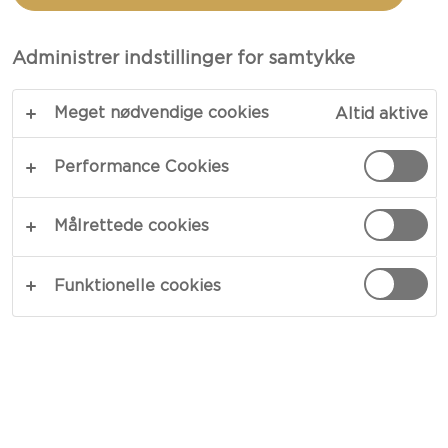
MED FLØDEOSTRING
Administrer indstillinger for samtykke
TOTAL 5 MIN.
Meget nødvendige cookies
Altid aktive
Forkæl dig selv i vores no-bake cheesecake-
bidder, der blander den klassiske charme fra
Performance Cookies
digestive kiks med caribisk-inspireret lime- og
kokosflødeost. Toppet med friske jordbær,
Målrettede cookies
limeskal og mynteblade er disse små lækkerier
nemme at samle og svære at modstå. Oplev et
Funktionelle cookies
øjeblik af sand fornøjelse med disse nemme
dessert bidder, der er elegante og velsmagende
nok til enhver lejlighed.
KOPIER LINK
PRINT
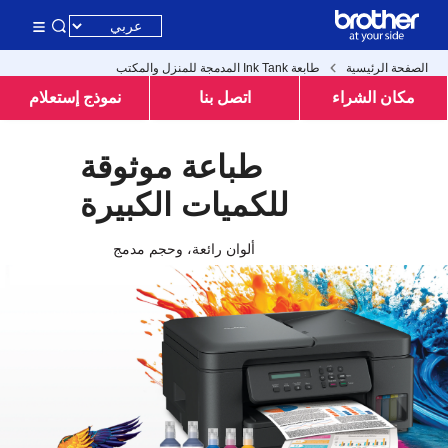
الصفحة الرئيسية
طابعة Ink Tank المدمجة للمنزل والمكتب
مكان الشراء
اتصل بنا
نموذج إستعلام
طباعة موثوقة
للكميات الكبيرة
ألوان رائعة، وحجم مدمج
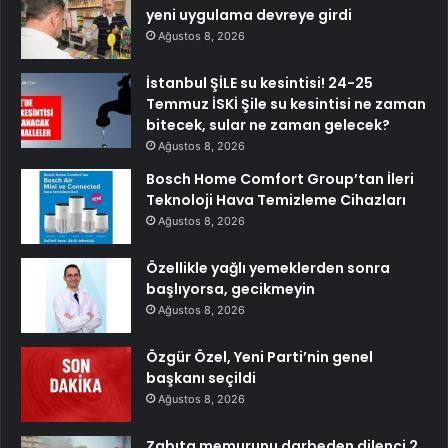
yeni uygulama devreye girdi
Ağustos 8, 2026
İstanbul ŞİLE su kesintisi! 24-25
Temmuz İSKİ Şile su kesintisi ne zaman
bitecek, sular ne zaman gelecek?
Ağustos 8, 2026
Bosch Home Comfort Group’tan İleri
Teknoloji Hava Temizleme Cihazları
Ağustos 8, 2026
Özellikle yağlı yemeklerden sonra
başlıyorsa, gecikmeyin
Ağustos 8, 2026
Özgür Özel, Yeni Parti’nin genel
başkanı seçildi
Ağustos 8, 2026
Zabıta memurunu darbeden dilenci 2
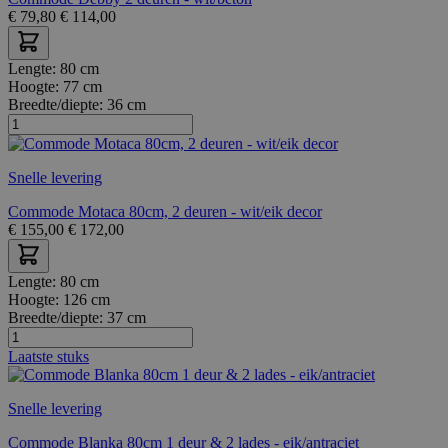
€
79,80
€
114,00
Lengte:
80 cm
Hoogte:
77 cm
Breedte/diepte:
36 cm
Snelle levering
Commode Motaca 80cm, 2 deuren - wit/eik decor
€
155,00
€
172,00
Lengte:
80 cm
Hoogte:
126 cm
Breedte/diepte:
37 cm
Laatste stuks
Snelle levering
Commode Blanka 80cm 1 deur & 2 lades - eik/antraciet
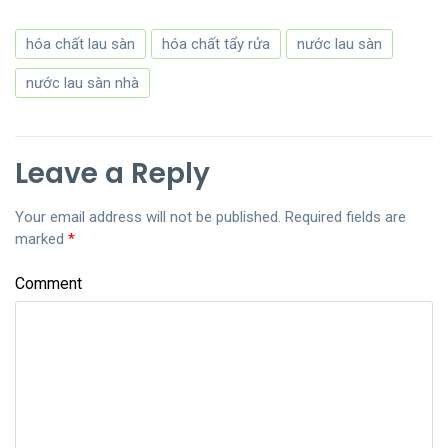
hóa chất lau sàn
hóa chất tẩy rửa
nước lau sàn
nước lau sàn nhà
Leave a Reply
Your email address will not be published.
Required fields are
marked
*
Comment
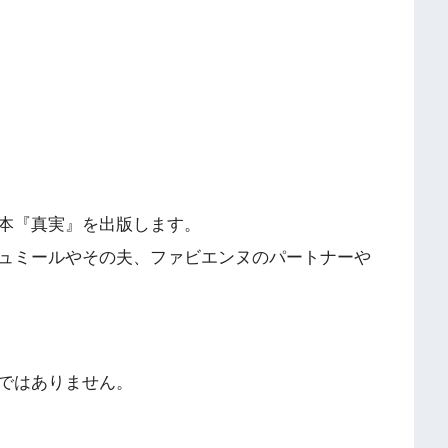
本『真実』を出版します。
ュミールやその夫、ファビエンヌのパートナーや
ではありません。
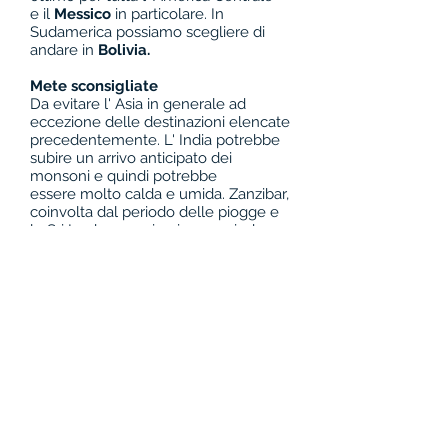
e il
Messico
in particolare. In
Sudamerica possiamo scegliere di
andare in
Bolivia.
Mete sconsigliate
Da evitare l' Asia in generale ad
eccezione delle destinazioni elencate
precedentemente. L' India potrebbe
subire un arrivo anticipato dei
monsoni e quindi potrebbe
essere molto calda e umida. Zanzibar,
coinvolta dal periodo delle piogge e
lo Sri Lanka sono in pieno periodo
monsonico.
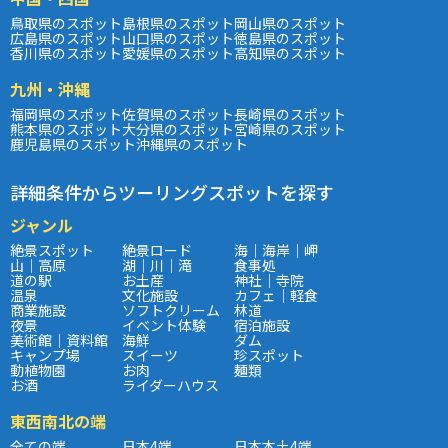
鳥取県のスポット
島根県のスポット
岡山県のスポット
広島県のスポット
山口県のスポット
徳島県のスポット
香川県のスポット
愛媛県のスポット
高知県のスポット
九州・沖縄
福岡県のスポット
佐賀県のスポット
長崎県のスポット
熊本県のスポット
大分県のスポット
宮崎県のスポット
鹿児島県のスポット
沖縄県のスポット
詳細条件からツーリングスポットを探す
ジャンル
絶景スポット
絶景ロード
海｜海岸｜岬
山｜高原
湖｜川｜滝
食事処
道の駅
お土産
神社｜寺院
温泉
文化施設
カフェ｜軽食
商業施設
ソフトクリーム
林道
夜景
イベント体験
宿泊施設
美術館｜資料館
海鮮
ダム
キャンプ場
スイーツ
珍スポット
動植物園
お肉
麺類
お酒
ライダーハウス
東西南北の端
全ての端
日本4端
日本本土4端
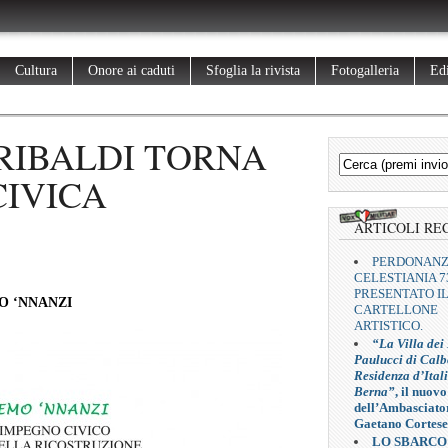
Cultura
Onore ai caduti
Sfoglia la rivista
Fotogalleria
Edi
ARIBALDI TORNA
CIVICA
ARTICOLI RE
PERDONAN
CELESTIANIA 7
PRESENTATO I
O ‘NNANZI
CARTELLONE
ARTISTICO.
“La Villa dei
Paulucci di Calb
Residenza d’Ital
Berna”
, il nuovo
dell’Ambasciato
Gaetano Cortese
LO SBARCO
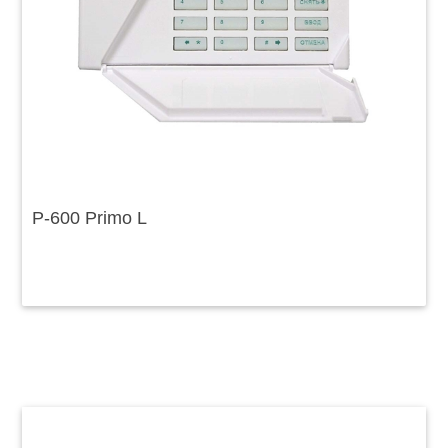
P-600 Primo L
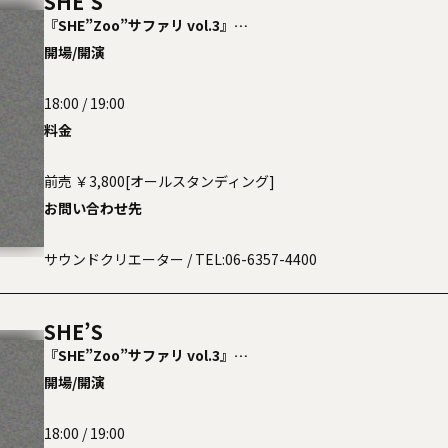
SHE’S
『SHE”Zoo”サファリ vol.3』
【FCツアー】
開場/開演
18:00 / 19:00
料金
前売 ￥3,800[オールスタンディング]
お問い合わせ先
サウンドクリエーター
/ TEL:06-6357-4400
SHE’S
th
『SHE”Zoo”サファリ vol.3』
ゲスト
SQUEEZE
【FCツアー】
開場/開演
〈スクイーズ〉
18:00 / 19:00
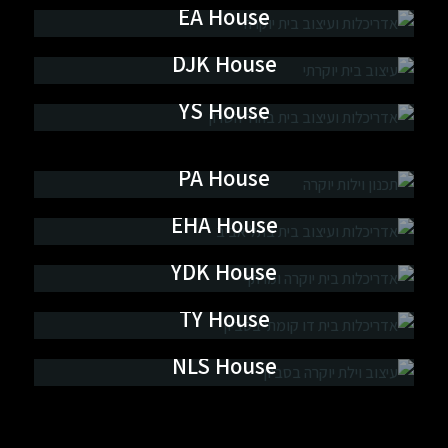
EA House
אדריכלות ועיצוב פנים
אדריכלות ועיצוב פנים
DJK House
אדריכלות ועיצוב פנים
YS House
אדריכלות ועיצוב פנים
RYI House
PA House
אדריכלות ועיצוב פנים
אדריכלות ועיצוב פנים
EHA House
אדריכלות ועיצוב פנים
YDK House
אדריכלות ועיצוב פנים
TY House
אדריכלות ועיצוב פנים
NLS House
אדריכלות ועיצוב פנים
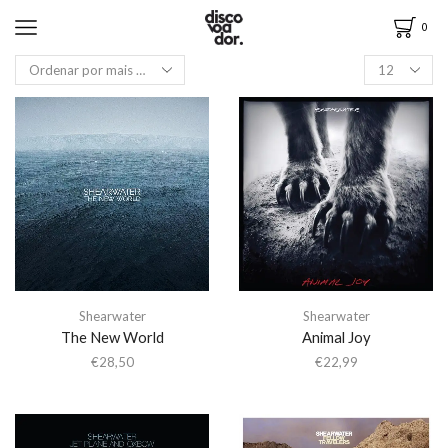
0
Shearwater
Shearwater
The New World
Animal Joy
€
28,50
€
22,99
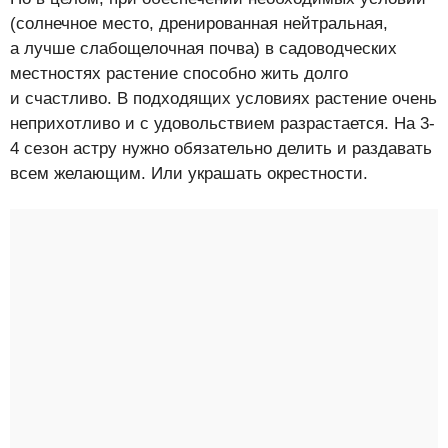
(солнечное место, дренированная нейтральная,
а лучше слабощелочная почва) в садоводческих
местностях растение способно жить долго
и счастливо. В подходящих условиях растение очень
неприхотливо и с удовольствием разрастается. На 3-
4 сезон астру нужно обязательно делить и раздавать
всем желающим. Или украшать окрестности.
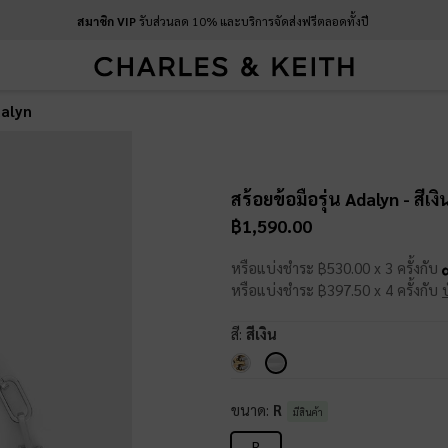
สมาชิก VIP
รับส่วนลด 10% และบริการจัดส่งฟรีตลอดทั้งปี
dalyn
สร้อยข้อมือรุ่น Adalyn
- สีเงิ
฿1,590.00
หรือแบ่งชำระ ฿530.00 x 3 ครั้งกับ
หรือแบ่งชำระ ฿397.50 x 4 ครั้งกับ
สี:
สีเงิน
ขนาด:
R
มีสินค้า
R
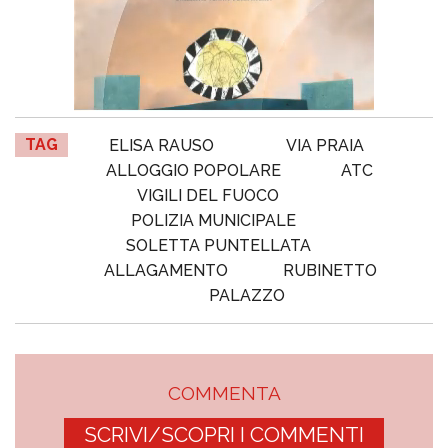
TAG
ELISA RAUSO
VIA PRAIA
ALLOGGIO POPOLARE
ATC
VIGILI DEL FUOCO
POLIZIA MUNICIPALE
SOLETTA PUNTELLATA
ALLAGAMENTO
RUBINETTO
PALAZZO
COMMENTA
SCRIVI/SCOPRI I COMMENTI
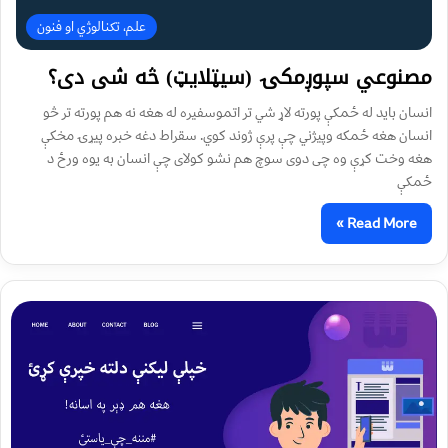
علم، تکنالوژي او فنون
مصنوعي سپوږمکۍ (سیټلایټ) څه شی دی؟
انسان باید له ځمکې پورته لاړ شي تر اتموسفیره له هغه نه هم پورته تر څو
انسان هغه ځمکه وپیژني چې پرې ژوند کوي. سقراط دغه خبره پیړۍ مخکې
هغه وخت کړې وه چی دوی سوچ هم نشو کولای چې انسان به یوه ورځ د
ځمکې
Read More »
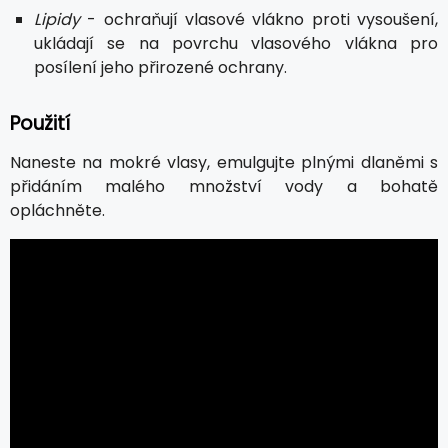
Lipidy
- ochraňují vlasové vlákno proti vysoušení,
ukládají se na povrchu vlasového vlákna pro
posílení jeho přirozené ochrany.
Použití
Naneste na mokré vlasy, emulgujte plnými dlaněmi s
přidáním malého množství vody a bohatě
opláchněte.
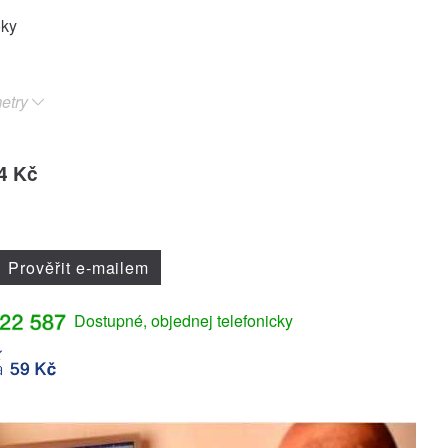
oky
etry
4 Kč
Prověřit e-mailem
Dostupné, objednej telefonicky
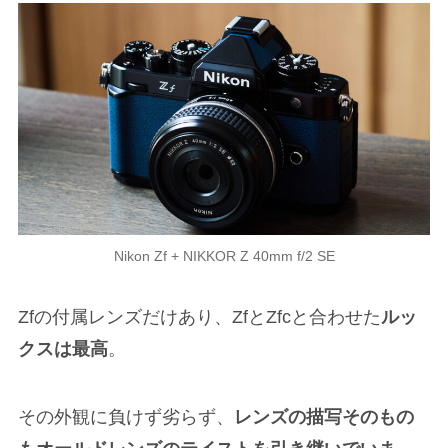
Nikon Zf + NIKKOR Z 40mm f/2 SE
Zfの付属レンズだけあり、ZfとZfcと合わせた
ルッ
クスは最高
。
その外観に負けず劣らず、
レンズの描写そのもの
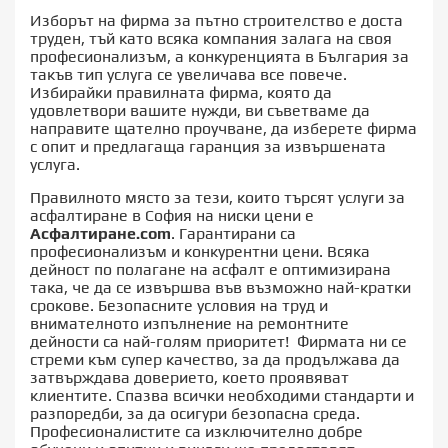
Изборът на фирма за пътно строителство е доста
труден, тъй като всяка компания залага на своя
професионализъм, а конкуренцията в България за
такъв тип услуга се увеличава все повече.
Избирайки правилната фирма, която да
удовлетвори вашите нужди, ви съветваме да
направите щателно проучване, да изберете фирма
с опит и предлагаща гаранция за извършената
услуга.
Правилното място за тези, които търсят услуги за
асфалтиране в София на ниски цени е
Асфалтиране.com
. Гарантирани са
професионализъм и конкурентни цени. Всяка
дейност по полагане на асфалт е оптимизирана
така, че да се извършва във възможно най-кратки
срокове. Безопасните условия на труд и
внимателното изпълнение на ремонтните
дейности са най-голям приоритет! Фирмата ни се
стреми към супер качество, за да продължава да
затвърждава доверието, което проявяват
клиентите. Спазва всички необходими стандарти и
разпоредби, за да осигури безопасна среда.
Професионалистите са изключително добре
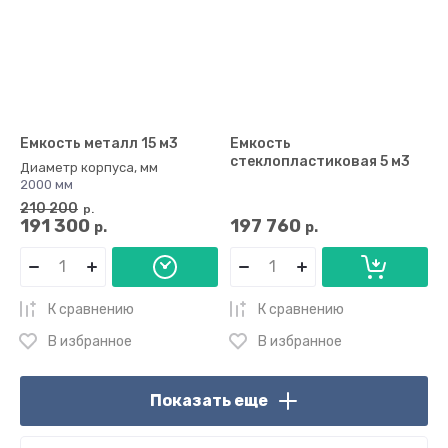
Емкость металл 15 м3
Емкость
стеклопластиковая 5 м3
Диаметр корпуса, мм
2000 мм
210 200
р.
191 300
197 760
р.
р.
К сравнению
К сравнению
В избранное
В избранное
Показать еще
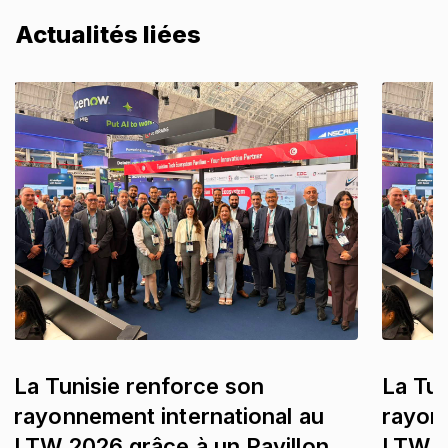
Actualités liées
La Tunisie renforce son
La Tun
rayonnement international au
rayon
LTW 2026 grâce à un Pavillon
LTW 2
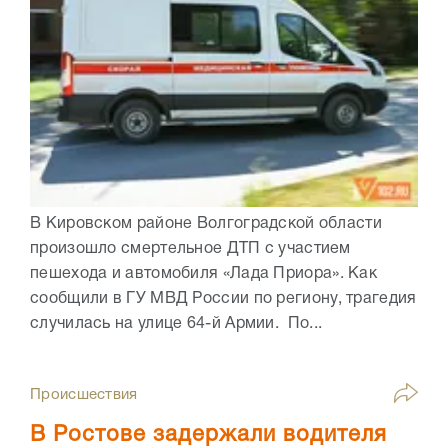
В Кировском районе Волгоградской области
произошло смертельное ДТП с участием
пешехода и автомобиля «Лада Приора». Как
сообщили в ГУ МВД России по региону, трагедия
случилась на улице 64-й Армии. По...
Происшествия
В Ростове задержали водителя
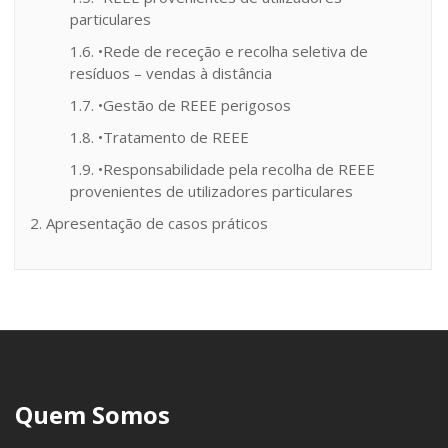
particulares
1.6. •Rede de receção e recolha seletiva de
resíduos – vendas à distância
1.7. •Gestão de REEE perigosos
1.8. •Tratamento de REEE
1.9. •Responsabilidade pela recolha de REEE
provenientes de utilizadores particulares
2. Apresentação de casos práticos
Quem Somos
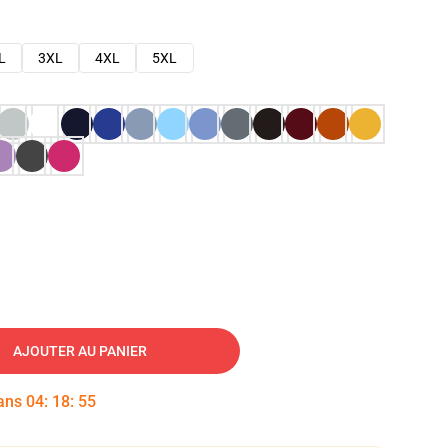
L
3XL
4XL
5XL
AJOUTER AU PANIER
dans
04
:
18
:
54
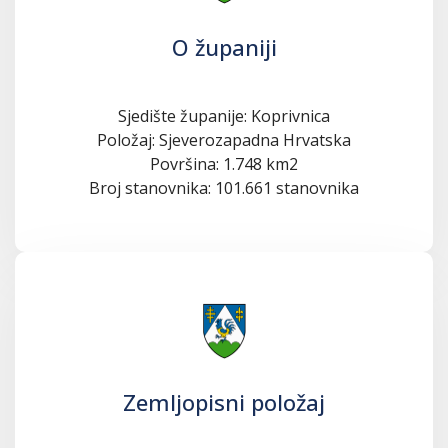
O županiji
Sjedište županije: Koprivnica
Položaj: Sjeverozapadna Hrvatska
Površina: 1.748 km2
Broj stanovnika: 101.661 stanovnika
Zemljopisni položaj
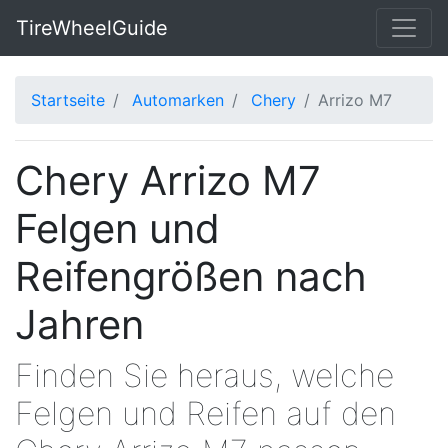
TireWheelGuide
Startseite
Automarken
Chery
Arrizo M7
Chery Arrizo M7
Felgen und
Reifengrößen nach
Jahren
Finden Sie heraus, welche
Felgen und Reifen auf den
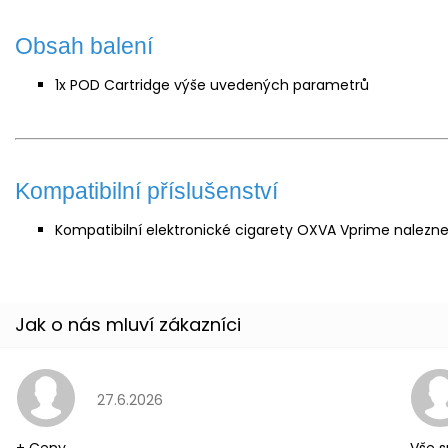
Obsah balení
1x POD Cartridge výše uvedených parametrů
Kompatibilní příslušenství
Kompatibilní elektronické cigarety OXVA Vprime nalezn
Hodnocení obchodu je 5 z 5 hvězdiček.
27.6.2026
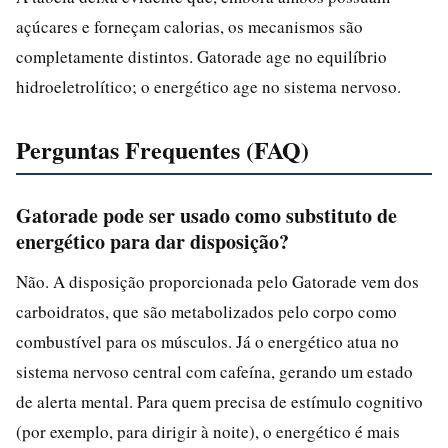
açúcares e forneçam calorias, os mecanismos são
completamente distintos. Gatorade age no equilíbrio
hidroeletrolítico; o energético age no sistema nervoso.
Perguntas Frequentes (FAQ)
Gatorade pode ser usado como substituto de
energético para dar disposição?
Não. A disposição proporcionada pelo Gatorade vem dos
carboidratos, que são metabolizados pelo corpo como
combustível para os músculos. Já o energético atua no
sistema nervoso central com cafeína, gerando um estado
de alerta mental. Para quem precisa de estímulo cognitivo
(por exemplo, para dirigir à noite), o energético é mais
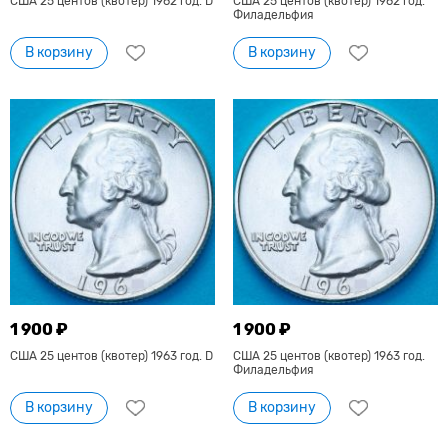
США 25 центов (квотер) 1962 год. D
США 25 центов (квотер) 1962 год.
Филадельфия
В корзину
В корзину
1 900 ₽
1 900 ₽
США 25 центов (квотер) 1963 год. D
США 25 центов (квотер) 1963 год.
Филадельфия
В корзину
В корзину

DIRECTIONS FOR THIS TASK → Check every line of the data above for the string "انسان", and copy those that have it.

RESULT OF THIS EXERCISE →
انسان باید له ځمکې پورته لاړ شي تر اتموسفیره له هغه نه هم پورته تر څو
انسان هغه ځمکه وپیژني چې پرې ژوند کوي. سقراط دغه خبره پیړۍ مخکې
هغه وخت کړې وه چی دوی سوچ هم نشو کولای چې انسان به یوه ورځ د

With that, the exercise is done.